Sophie’s were mainly of her actual card comments. In actual handwriting. Always placed in a cool setting. One big laugh went to a pair juxtaposed; “listen to your mother”, “don’t listen to your mother”. Interspersed with photos of contributors. No real obvious piece of powerpointing in sight.

They told a great story. Hooks all working beautifully. Slides all relevant. There seemed no lazy info-dumping. Each deck angled to hit your personal viewpoint.

If only the others would heed in such way. True, a couple were closer to a simple holiday pics run-through. Both the Table Mountain Cableway repairman and Himalayan cyclist entertained in this manner. But even these could have framed their talk from the off far more engagingly. (As could the hardest first spot, promoting Garden Route nature walkways.)
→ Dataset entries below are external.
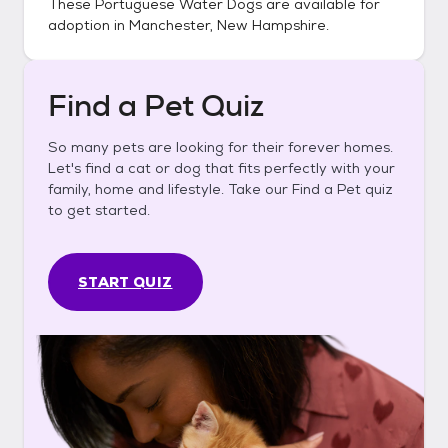
These
Portuguese Water Dogs
are available for
adoption in
Manchester, New Hampshire
.
Find a Pet Quiz
So many pets are looking for their forever homes.
Let's find a cat or dog that fits perfectly with your
family, home and lifestyle. Take our Find a Pet quiz
to get started.
START QUIZ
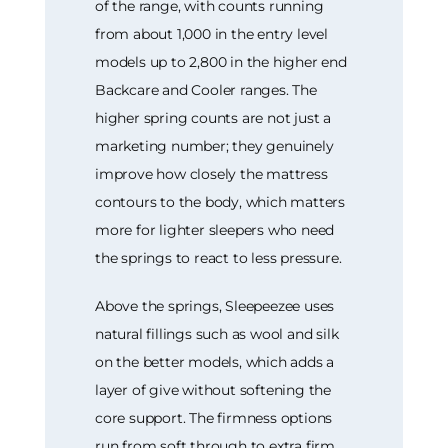
of the range, with counts running
from about 1,000 in the entry level
models up to 2,800 in the higher end
Backcare and Cooler ranges. The
higher spring counts are not just a
marketing number; they genuinely
improve how closely the mattress
contours to the body, which matters
more for lighter sleepers who need
the springs to react to less pressure.
Above the springs, Sleepeezee uses
natural fillings such as wool and silk
on the better models, which adds a
layer of give without softening the
core support. The firmness options
run from soft through to extra firm,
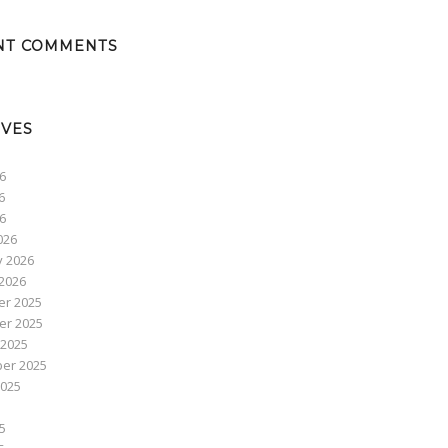
NT COMMENTS
IVES
6
6
26
026
y 2026
2026
r 2025
r 2025
 2025
er 2025
2025
5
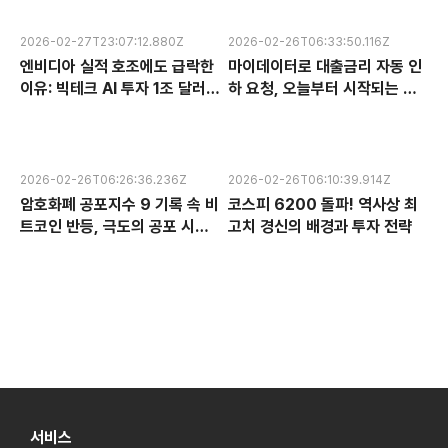
2026-02-27T23:07:12.880Z
2026-02-26T06:33:50.116Z
엔비디아 실적 호조에도 급락한
마이데이터로 대출금리 자동 인
이유: 빅테크 AI 투자 1조 달러의
하 요청, 오늘부터 시작되는 금
수익성 논란과 한국 반도체 주식
융 혁신 서비스 완전 분석
전망
2026-02-26T06:26:36.236Z
2026-02-26T06:10:39.914Z
암호화폐 공포지수 9 기록 속 비
코스피 6200 돌파! 역사상 최
트코인 반등, 극도의 공포 시장
고치 경신의 배경과 투자 전략
에서 찾는 투자 기회
서비스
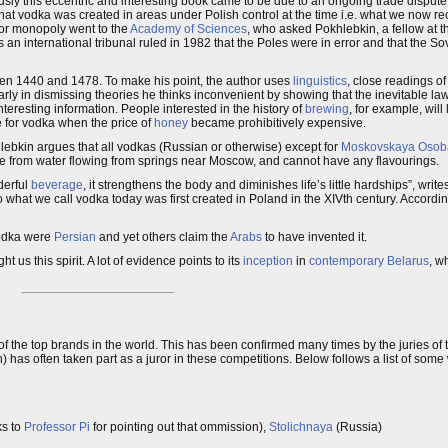
usly this eccentric and interesting book came to be due to an ongoing trade dispute.
hat vodka was created in areas under Polish control at the time i.e. what we now r
uor monopoly went to the
Academy of Sciences
, who asked Pokhlebkin, a fellow at
 an international tribunal ruled in 1982 that the Poles were in error and that the Sov
n 1440 and 1478. To make his point, the author uses
linguistics
, close readings o
ly in dismissing theories he thinks inconvenient by showing that the inevitable law
teresting information. People interested in the history of
brewing
, for example, will
 for vodka when the price of
honey
became prohibitively expensive.
ebkin argues that all vodkas (Russian or otherwise) except for
Moskovskaya Osob
e from water flowing from springs near Moscow, and cannot have any flavourings.
derful
beverage
, it strengthens the body and diminishes life’s little hardships”, write
 to what we call vodka today was first created in Poland in the XIVth century. Accordi
 Vodka were
Persian
and yet others claim the
Arabs
to have invented it.
us this spirit. A lot of evidence points to its
inception
in
contemporary
Belarus
, w
f the top brands in the world. This has been confirmed many times by the juries of
 has often taken part as a juror in these competitions. Below follows a list of so
ks to
Professor Pi
for pointing out that ommission),
Stolichnaya
(Russia)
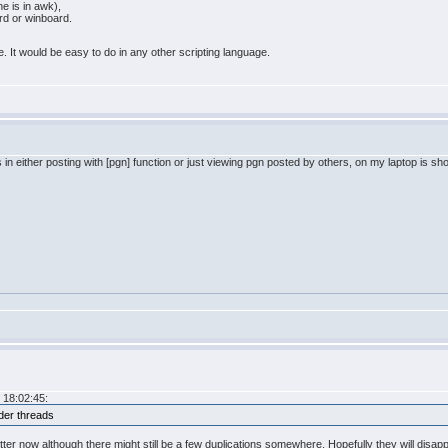
ne is in awk),
ard or winboard.
. It would be easy to do in any other scripting language.
s in either posting with [pgn] function or just viewing pgn posted by others, on my laptop is 
 18:02:45:
lder threads
better now although there might still be a few duplications somewhere. Hopefully they will disap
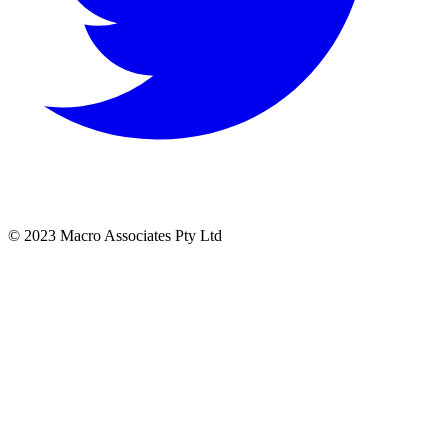
© 2023 Macro Associates Pty Ltd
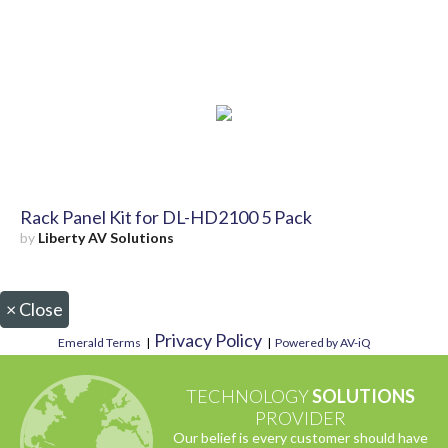
Rack Panel Kit for DL-HD2100 5 Pack
by
Liberty AV Solutions
×
Close
Privacy Policy
Emerald Terms
|
|
Powered by AV-iQ
TECHNOLOGY
SOLUTIONS
PROVIDER
Our belief is every customer should have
Given that at least three had done the gig before or were “professional” speakers (that latter I flatly cannot believe) a big culprit was Mister South Africa 2017. He had such an opportunity to inspire the crowd with how any one of us could be a Beauty Queen (or King). Yet it was sadly all-about-him. Yes, so at 172cm (just under 5 foot 8) and without a six-pack he shouldn’t have won. But the audience doesn’t want to hear how wonderful you think you are. They need to be inspired they can similarly achieve.

If only he’d began … “Who here thinks they could be in a beauty pageant?”

I also learned that 90s-type clipart slides are still around. As well as the penchant for mumbling. And how a promising title can deteriorate into life-sucking drivel full of meaningless jargon and dryness; “The 3Cs of future proofing your career”. Also full of just the imagery I loathe – all ‘funky’ shots of lightbulbs and clockwork and decade-old stock photography.

Back to the compère. I appreciate he’s a volunteer. And so duly given plenty of slack. But…

I understand he’s Canadian. Fond of anti-Trump jokes. The first got a bit of a giggle. The rest, nothing. Silence. And rightly so. This was a blight on proceedings. As was his call for each one of the audience to “try talk to a stranger”. Perhaps his worst offence was to constantly suggest that the world was going to pot. For a self-styled “communications consultant”, an embarrassment. I’m hoping that for him, this was a blip.

He did though, unwittingly set up perhaps the best laugh of the night.

After Mr SA, he noted how he’d love to be able to say one time, “…during my reign”. Later, someone dressed in pretty much just a rope stood up front. Kink & BDSM his title. A nervous murmur infected the seats. His first words? “During my reign…” Crowd all onside, from the off.